服を物々交換するサービスが人気だ。ネットショッピングの普及や環境への配慮など消費者の行動や意識が変化する中、捨てずに好みのものを手に入れられる手法が若者らに新鮮に映っているようだ。
買うタイミングと手放す機会を一緒に
1月上旬の日曜日、東京都渋谷区のビルの一室に、期間限定のアパレルショップ「クローゼット・トゥ・クローゼット」が開店した。訪れた人は持参した服を回収ボックスに入れて店内へ。300着を超えるコートやセーターなどの古着の中から気に入った服を選び出し、持ち帰った。
店は、「服を売らないアパレルブランド」を掲げる、エナジークローゼット(東京)が運営。入店料3000円を支払い、下着、靴、子供服以外の3着を持ち寄れば、会場に並ぶ古着3着と交換できる。
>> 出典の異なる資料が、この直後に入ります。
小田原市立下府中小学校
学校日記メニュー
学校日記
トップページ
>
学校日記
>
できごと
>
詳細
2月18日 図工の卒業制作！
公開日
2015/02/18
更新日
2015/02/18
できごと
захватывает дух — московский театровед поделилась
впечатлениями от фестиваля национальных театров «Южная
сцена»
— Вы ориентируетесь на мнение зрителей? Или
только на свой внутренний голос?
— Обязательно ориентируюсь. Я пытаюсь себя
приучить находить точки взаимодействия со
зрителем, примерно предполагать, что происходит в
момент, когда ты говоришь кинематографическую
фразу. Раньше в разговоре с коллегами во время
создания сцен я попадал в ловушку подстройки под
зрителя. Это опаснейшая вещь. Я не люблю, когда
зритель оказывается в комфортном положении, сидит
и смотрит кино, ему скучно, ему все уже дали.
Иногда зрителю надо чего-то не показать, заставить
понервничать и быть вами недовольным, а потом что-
この日、ブラウスやニットなどをカーディガンとパーカに交換した都内の30代女性は「着なくなった服を古着店に持って行っても大した値はつかないが、ここでは来るたびに様々なジャンルの服と出会え、手に入れられる。自分の服も誰かの役に立つかもしれない」と満足そうに話す。
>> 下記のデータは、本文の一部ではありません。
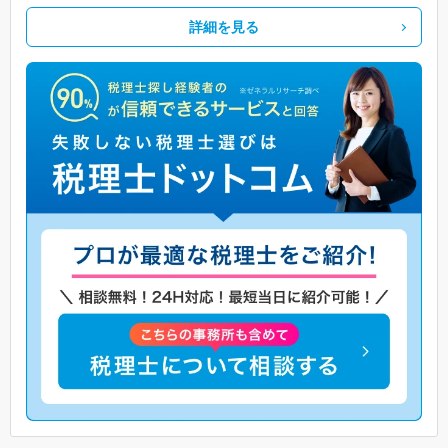
詳細を見る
代表の三和沙友里さんは学生時代から古着を愛好。服の大量廃棄の実情を知り、2019年に起業した。「服を買うタイミングと手放す機会を一緒にすれば、服の廃棄を減らせると考えた」。店はこれまでに全国で40回以上開き、約1万着の交換が成立したという。
不用品の買い取り販売などを手がけるゲオホールディングス(名古屋市)が昨年2月に行った身辺整理に関する調査では、経験者約1600人のうち、81%が衣料品を処分したと回答。その方法では、「リサイクルショップに売る」が63%で最多だったが、「捨てる」も60%に達した。環境省によると、2020年に国内で供給された衣類約82万トンのうち、約51万トンが廃棄されると推計され、廃棄削減は喫緊の課題だ。
リサイクル店運営のベクトル(岡山市)は昨年、東京都内の世田谷上野毛店で、持ち込んだ服や雑貨を査定し、同価格の商品と交換するサービスを始めた。不用な服(5点まで)と同じ数の服を無料で交換できるコーナーには、未使用品が並ぶこともある。社長の村川智博さんは「宝探しのような感覚で服を選んでもらい、少しでも服の廃棄の削減につながればいい」と語る。
「誰かの必要な物になる」充足感
「Chain(チェイン)」は、インターネット上の複数人の間でも物々交換ができるサイトだ。不用な物を出品したユーザーは、ほかのユーザーの物に「ほしい」ボタンを押し、複数人の「ほしい」の輪が完成すると交換できる。これまでに、ドリップバッグコーヒーと名刺入れ、ビジネス書で成立したケースがあった。運営する外谷洋二郎さんは「お金に縛られず、欲しいモノを手に入れられるインフラにしたい」と意気込む。
シェアリングエコノミー協会(東京)理事の甲田恵子さんは「物々交換では、自分にとって不用な物が誰かの必要な物に変わるという充足感を得られるうえ、欲しい物が手に入るかもという期待も持てる。気軽にサステナブル(持続可能)に貢献できる点もうけており、今後も広がっていきそうだ」と話している。(読売新聞生活部 伊丹理雄)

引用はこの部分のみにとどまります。